[RECORDS PROVIDED Boundary: Start]

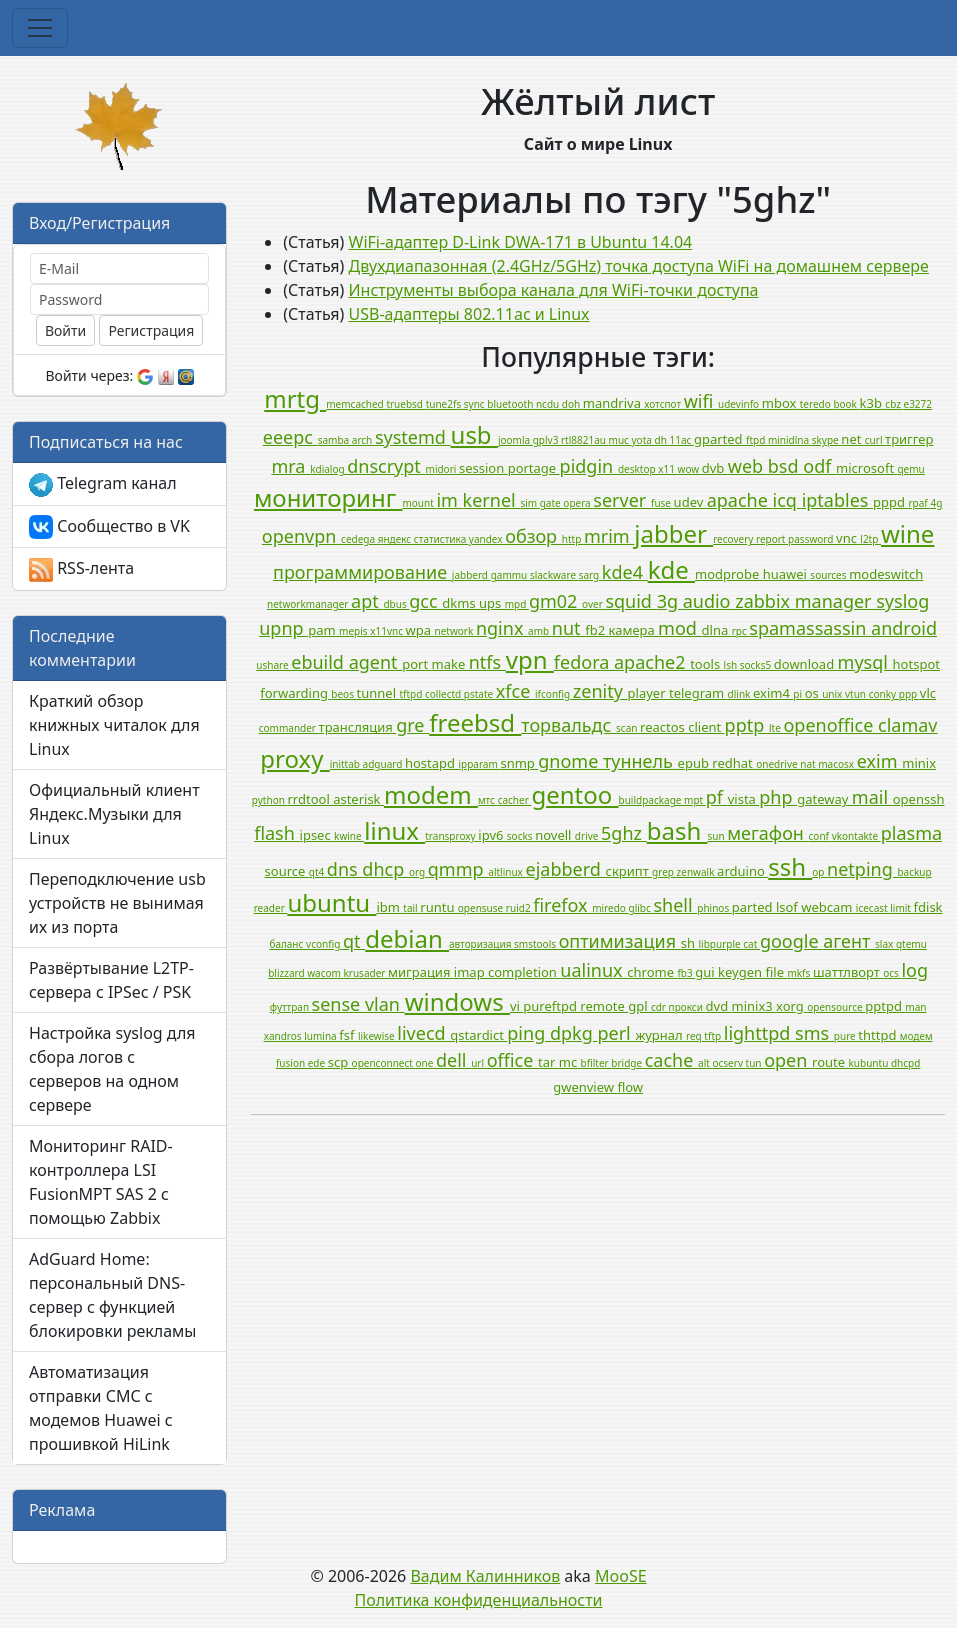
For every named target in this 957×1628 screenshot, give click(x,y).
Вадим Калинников (485, 1576)
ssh (790, 866)
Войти (65, 330)
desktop (638, 469)
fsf (348, 1035)
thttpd (878, 1035)
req (695, 1036)
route (830, 1062)
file (776, 972)
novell (555, 835)
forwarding (295, 693)
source (287, 871)
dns (345, 869)
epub (695, 763)
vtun (857, 694)
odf (819, 466)
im (449, 500)
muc (620, 440)
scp (340, 1062)
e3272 (918, 404)
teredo (817, 404)
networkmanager (309, 604)
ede (318, 1063)
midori (442, 469)
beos (343, 694)
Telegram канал (103, 484)
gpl (639, 1006)
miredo (610, 908)
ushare (273, 665)
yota (643, 440)
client (706, 727)
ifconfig (554, 694)
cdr (660, 1007)
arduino (742, 871)
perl (616, 1033)
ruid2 (519, 908)
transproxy (451, 836)
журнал (660, 1035)
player (648, 693)
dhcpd (905, 1063)
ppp (909, 694)
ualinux (593, 970)
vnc (848, 538)
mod (679, 628)
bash (677, 830)
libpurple (721, 944)
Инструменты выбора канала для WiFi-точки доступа (554, 290)
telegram (698, 693)
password (812, 539)
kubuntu (870, 1063)
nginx (502, 628)
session (483, 468)
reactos (664, 727)
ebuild (319, 662)
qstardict (478, 1035)
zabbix (765, 601)
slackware (554, 575)
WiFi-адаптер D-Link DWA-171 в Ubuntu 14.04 (521, 242)
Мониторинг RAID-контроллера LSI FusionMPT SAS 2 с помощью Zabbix (101, 1182)
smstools (536, 944)
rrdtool (310, 799)
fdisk (928, 907)
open (788, 1060)
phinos (714, 908)
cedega (359, 539)
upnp (283, 628)
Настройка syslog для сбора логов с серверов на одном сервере (112, 1069)
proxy (294, 758)
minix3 (754, 1006)
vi (516, 1006)
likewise (377, 1036)
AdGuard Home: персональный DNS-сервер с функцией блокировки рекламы (113, 1295)
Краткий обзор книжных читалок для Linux (114, 725)
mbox (781, 403)
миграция (421, 972)
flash (276, 833)
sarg (590, 575)
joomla (515, 440)
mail (872, 797)
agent (376, 662)
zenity (600, 691)
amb (540, 631)
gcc (425, 601)
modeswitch (886, 574)
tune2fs (445, 404)
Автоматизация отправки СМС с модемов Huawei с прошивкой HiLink (101, 1408)
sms (814, 1033)
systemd (413, 437)
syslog (902, 601)
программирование (362, 572)
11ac (681, 440)
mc (570, 1062)
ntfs (487, 662)
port (416, 664)
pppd (890, 502)
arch (363, 440)
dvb (715, 468)
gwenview (585, 1087)
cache (671, 1060)
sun (717, 836)
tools (706, 664)
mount (419, 503)
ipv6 (492, 835)
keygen (741, 972)
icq (787, 500)
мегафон (767, 833)
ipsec (317, 835)
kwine (349, 836)
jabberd (471, 575)
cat (751, 944)
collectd (444, 694)
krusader (365, 973)
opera (578, 503)
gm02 (555, 601)
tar (548, 1062)
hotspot (916, 664)
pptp (747, 725)
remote (604, 1006)
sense (338, 1004)
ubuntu (331, 902)
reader (271, 908)
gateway (824, 799)
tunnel (378, 693)
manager (836, 601)
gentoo (574, 794)
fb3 (686, 973)
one (425, 1063)
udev (690, 502)
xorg (791, 1006)
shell (675, 905)
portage (534, 468)
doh (572, 404)
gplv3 (547, 440)
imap (471, 972)
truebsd (405, 404)
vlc (928, 693)
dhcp (385, 869)
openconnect (384, 1063)
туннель (640, 761)
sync (475, 404)
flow (630, 1087)
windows (457, 1001)
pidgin (589, 466)
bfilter (596, 1063)
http (573, 539)
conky (884, 694)
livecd (423, 1033)
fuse (662, 503)
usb (474, 434)
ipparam (479, 764)
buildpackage (652, 800)
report (772, 539)
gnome (570, 761)
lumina (321, 1036)
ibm (389, 907)
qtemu (911, 944)
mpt (695, 800)
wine (907, 533)
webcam (828, 907)
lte (776, 728)
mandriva (613, 403)
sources (829, 575)
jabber (673, 533)
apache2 (652, 662)
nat (809, 764)
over (593, 604)
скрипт (629, 871)
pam (323, 630)
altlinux (506, 872)
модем (916, 1036)
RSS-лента (81, 569)
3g (670, 601)
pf (717, 797)
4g (936, 503)
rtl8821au (585, 440)
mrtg (295, 398)
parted (754, 907)
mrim (609, 536)
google (791, 941)
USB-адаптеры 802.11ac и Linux (469, 314)
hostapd (431, 763)
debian (407, 938)
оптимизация (620, 941)
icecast (873, 908)
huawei (787, 574)
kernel (492, 500)
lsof (788, 907)
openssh (919, 799)
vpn (530, 659)
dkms (460, 603)
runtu (439, 907)
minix (919, 763)
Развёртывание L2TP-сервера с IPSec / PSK (111, 980)
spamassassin (810, 628)
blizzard (287, 973)
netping (862, 869)
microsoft (866, 468)
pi (798, 694)
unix (833, 694)
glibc (641, 908)
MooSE (621, 1576)
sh (690, 943)
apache (740, 500)
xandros (284, 1036)
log (914, 970)
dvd (719, 1006)
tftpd (412, 694)
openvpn (301, 536)
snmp (519, 763)
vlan (385, 1004)
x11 (667, 469)
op (819, 872)
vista (744, 799)
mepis (354, 631)
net (852, 439)
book (846, 404)
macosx (837, 764)
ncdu (549, 404)
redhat (734, 763)
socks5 (757, 665)
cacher (515, 800)
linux (394, 830)
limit (901, 908)
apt (367, 601)
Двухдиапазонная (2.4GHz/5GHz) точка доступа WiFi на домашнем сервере (639, 266)
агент (849, 941)
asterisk (358, 799)
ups (492, 603)
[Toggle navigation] (40, 28)
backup (914, 872)
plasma (911, 833)
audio (709, 601)
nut (568, 628)
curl (875, 440)
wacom (325, 973)
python (270, 800)
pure (846, 1036)
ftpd (757, 440)
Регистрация (151, 330)
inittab (346, 764)
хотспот (663, 404)
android (904, 628)
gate (552, 503)
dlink (740, 694)
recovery (734, 539)
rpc (741, 631)
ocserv (728, 1063)
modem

[RECORDS PROVIDED Boundary: End]

TASK ITEM
Once you have checked each line above for the string "syslog", state how many lines contain it and add nothing more.

RESPONSE TO THIS EXERCISE
2